--- Recorded information ---
###

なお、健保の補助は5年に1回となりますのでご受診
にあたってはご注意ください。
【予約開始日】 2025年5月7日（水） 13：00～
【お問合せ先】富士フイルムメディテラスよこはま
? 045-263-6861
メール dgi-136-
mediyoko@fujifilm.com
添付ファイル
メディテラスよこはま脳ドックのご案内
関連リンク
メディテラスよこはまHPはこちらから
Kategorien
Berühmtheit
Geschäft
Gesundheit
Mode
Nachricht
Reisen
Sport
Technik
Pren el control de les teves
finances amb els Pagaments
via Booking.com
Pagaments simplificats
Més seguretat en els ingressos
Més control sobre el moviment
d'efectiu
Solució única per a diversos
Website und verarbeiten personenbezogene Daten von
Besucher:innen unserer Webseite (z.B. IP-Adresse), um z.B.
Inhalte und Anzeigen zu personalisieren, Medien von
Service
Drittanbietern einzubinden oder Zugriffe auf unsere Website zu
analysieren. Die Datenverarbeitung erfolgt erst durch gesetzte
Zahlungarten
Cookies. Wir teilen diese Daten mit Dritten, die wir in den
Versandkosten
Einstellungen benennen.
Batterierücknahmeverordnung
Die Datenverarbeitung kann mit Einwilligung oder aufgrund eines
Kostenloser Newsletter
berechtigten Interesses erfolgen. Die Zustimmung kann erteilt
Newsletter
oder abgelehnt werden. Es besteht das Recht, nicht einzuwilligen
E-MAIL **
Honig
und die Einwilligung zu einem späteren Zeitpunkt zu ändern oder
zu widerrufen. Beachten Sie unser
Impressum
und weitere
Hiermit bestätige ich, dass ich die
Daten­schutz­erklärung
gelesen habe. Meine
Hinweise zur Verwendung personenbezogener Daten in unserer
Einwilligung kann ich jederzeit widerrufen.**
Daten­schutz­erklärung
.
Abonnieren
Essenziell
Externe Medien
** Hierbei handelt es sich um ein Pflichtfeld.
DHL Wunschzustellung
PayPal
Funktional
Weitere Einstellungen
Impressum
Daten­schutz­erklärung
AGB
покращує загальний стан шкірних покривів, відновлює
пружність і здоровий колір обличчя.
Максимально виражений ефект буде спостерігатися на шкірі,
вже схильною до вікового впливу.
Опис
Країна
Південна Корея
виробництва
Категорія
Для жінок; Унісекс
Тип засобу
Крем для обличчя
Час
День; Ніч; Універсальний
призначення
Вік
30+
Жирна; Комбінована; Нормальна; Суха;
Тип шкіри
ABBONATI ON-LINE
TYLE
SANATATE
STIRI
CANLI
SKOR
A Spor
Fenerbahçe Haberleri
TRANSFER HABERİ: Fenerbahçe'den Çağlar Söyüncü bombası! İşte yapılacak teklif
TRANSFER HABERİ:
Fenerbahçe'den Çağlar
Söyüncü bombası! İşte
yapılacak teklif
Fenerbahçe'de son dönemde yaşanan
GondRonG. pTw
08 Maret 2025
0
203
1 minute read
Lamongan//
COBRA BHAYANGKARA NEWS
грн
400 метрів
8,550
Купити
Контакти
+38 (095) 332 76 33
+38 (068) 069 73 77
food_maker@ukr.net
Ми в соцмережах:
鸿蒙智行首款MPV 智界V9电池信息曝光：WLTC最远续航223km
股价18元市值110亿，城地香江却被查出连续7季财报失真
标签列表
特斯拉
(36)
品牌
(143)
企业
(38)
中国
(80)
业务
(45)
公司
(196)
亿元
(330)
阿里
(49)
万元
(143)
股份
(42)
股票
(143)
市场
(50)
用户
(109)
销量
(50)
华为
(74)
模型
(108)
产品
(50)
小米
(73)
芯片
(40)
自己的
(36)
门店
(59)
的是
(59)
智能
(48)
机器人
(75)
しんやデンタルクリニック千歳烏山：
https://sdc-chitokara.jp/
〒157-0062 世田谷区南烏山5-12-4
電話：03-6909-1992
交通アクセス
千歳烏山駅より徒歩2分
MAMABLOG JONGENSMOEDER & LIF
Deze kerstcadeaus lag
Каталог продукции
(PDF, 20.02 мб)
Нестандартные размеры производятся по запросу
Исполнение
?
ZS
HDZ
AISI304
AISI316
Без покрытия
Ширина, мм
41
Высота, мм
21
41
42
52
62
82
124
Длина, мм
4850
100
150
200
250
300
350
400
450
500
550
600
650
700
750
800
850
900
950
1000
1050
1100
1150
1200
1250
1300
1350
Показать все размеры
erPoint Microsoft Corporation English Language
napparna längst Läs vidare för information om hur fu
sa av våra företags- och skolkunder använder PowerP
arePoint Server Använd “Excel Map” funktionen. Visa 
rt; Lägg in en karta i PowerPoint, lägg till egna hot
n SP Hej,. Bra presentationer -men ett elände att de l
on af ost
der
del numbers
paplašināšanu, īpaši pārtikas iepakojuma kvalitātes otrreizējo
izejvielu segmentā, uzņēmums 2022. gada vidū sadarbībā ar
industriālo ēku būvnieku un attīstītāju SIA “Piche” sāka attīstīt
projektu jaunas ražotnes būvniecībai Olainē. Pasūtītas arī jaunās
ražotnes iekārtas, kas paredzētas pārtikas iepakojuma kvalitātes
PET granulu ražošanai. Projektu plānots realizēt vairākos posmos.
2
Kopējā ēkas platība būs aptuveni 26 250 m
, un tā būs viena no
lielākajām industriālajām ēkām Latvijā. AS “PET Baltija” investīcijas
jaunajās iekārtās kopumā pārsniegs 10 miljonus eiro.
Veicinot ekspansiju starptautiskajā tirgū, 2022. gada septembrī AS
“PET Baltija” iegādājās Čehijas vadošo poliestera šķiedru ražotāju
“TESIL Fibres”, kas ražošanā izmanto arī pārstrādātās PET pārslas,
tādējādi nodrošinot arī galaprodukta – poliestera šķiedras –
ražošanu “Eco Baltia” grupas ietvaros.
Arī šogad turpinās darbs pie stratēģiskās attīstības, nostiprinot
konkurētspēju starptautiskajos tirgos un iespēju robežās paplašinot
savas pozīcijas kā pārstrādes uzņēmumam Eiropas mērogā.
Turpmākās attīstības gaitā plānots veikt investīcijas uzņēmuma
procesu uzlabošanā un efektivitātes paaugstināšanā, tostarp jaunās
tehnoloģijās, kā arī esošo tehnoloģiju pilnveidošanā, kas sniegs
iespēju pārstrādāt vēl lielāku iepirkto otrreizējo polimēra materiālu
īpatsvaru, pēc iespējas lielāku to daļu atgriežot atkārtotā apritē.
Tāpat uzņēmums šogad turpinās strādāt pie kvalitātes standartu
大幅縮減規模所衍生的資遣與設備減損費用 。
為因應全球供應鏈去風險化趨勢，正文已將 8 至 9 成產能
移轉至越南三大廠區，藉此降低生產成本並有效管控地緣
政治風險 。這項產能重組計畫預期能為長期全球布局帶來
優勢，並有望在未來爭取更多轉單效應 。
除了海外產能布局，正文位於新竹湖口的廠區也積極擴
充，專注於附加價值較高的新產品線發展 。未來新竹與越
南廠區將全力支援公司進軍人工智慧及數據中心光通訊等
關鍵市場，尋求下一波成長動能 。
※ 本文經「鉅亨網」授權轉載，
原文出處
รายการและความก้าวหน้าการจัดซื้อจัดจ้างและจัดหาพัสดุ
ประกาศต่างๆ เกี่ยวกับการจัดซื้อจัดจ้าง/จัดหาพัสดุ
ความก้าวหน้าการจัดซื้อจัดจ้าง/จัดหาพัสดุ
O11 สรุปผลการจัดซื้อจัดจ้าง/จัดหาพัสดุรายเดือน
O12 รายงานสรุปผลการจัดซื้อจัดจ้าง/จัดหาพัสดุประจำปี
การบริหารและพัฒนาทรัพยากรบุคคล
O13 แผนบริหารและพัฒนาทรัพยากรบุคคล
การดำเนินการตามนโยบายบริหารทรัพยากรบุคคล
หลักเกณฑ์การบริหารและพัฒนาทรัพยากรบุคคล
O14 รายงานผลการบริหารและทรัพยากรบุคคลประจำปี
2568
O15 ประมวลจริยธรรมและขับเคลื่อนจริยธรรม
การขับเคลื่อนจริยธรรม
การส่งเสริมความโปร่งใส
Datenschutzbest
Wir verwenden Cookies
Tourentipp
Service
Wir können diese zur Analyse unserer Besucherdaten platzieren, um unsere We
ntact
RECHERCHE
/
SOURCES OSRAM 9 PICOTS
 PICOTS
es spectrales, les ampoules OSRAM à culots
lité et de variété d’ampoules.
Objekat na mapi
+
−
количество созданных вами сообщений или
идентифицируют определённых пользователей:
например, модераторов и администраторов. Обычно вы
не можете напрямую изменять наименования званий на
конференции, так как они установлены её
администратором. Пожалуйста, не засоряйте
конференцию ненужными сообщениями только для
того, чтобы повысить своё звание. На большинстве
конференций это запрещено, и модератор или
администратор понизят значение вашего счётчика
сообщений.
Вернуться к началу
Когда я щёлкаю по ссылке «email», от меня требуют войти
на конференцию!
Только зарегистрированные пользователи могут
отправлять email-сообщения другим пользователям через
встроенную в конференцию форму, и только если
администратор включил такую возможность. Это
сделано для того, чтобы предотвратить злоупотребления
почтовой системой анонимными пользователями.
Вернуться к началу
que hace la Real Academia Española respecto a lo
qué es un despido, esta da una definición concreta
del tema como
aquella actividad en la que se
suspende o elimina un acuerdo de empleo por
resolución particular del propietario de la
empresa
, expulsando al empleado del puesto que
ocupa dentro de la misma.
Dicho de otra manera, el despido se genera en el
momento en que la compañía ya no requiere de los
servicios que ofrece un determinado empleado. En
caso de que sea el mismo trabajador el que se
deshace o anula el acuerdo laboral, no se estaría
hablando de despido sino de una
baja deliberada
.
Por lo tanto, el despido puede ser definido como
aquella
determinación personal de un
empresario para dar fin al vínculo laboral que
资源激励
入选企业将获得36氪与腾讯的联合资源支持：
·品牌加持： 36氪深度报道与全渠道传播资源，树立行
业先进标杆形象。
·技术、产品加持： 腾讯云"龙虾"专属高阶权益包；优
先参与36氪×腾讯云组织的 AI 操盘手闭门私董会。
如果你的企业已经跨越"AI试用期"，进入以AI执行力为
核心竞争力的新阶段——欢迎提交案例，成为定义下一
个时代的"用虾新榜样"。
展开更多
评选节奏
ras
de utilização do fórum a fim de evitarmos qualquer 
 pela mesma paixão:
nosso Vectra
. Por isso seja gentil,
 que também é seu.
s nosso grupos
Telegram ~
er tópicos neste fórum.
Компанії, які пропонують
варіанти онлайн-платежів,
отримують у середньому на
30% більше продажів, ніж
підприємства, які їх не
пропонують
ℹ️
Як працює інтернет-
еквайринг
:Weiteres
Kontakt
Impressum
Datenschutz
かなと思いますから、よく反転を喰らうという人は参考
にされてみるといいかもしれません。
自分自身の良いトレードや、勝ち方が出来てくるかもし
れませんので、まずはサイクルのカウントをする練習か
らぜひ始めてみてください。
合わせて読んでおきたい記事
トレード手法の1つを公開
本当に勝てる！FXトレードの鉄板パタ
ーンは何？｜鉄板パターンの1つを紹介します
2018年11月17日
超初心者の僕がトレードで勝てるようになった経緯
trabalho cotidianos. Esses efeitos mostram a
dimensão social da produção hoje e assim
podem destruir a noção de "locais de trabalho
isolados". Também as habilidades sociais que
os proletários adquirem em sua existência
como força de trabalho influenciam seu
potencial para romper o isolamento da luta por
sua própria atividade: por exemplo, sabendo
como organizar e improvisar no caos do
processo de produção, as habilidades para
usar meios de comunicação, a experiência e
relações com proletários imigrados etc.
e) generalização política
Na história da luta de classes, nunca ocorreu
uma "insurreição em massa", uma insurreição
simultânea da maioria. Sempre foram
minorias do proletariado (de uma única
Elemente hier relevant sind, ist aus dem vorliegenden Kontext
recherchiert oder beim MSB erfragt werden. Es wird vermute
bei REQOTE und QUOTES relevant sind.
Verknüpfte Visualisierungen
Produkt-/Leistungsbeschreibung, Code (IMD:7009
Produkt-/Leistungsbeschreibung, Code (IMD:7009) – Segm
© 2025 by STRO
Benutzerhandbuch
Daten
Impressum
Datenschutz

###

--- Assignment ---
Wherever the word "luta" turns up in the records above, copy the line that holds it.

--- Result below ---
potencial para romper o isolamento da luta por
Na história da luta de classes, nunca ocorreu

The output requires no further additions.